つまり、いままでの昭和レトロが「特に意識して訪れる場」「遊園地のように遊びに行く場」つまり“ハレ”の場として注目されていたものだとしたら、「飽きのこない日常集う場」「安心して毎日定食を食べられる場」つまり“ケ”の場としての店舗開発をしていくことが、息の長いフォーマットとして根付くための重要な視点ではなかろうかと思うわけです。「ナンジャタウンの福袋商店街」や「台場1丁目商店街」とは求めるものが少し違うはずです。

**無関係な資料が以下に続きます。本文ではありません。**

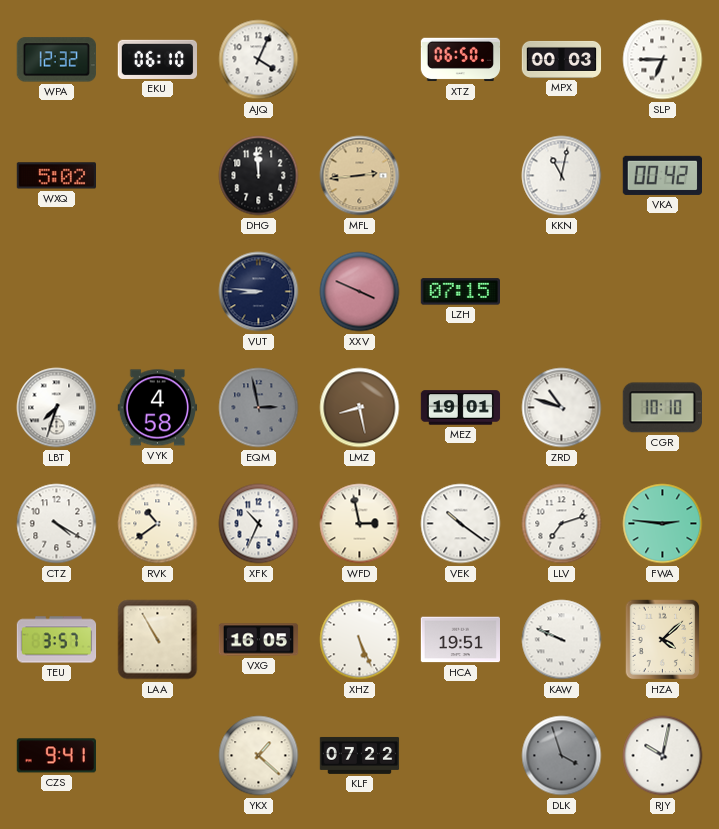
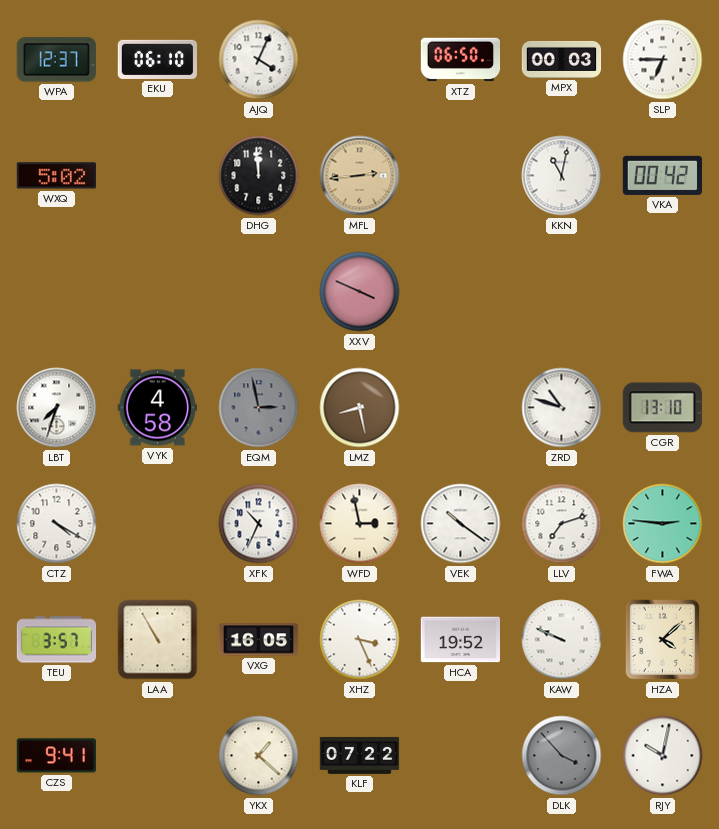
WPA: 12:32 -> 12:37
VUT: 8:46 -> none
LZH: 07:15 -> none
MEZ: 19:01 -> none
CGR: 10:10 -> 13:10
RVK: 10:39 -> none
XHZ: 5:26 -> 3:26
HCA: 19:51 -> 19:52
DLK: 3:57 -> 3:53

でもまあ、それは次のステップなのかもしれません。今は少し尖がっていた方が注目も浴びるし、まだまだ飽きもこないでしょうから…。
■多店舗展開しやすいフォーマットはどれか
他に昭和レトロ居酒屋として次のようなところが挙げられます。
・ハッピー
五反田と新宿(2店、うち1店は立ち飲み店)の計3店。NKG & アソシエイツという会社がプロデュース。マスコミによく取り上げられる店としてはこちらもかなり有名です
NKG & アソシエイツ http://www.nkg.gr.jp/shop/happy.html
五反田ハッピー店長blog http://g-happy.cocolog-nifty.com/blog/
・まんぷく食堂 有楽町コンコース
・朝日食堂 六本木
・ラッキー酒場 麻布十番
・三茶氣 三軒茶屋。経営はエイジア・キッチン
・昭和横丁 蒲田
これも挙げればきりがありません。web上の情報とかを見る限り、“昭和度”の濃さ/薄さ、酒中心/食事中心、価格帯など違いがあります。多店舗化を考えるかどうかは経営者の考え方によるでしょうが、標準フォーマットとして成立しやすい業態はどのあたりにあるのでしょうね。